**EXERCISE DETAILS**
Each line from the one that contains "About Us (54, 646)" through the end of the entries should be repeated exactly, with nothing added.
(ENTRIES SHOWN)
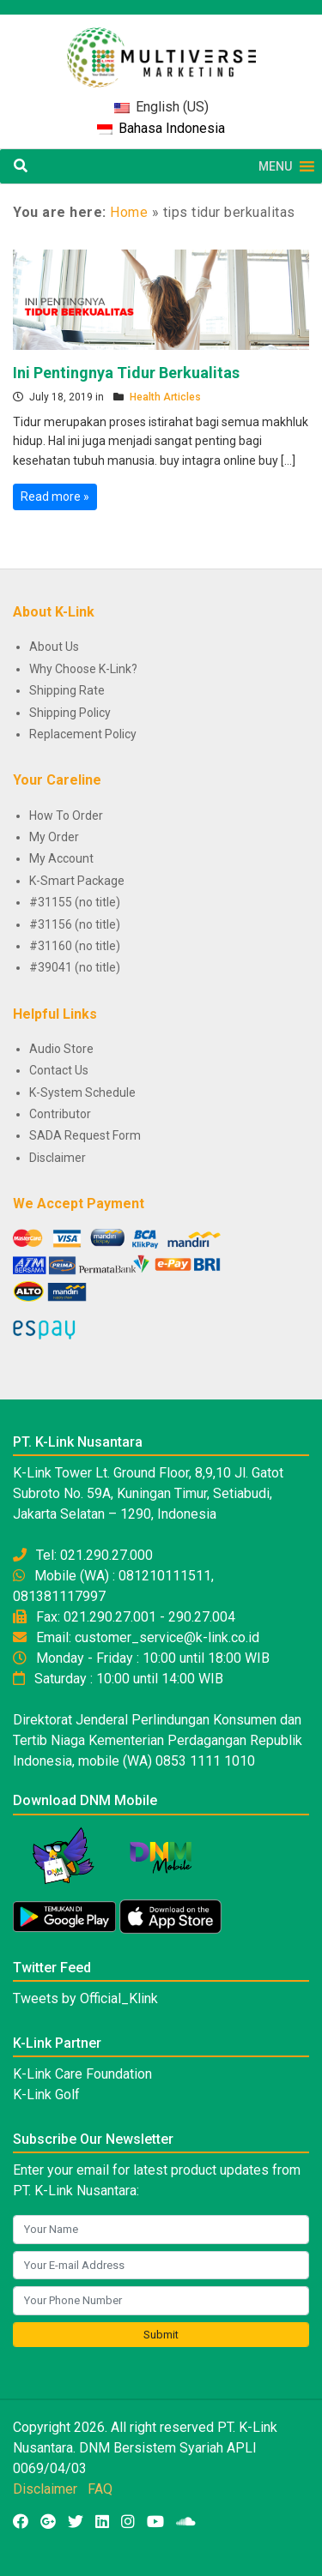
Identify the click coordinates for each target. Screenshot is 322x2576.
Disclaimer (57, 1158)
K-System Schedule (82, 1092)
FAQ (100, 2489)
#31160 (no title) (74, 946)
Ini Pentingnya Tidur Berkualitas (126, 373)
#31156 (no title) (74, 924)
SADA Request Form (85, 1135)
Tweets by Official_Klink (85, 1998)
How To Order (66, 815)
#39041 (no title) (74, 967)
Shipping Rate (67, 690)
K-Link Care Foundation (82, 2074)
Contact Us (58, 1070)
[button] (275, 166)
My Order (54, 837)
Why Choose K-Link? (83, 669)
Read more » (55, 496)
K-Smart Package (77, 881)
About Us (54, 646)
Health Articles (165, 397)
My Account (61, 858)
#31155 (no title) (74, 902)
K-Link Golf (46, 2094)
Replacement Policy (83, 734)
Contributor (60, 1114)
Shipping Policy (70, 712)
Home (129, 212)
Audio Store (61, 1049)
(End ENTRIES SHOWN)
**WRITTEN ANSWER**
About Us (54, 646)
Health Articles (165, 397)
My Account (61, 858)
#31155 (no title) (74, 902)
K-Link Golf (46, 2094)
Replacement Policy (83, 734)
Contributor (60, 1114)
Shipping Policy (70, 712)
Home (129, 212)
Audio Store (61, 1049)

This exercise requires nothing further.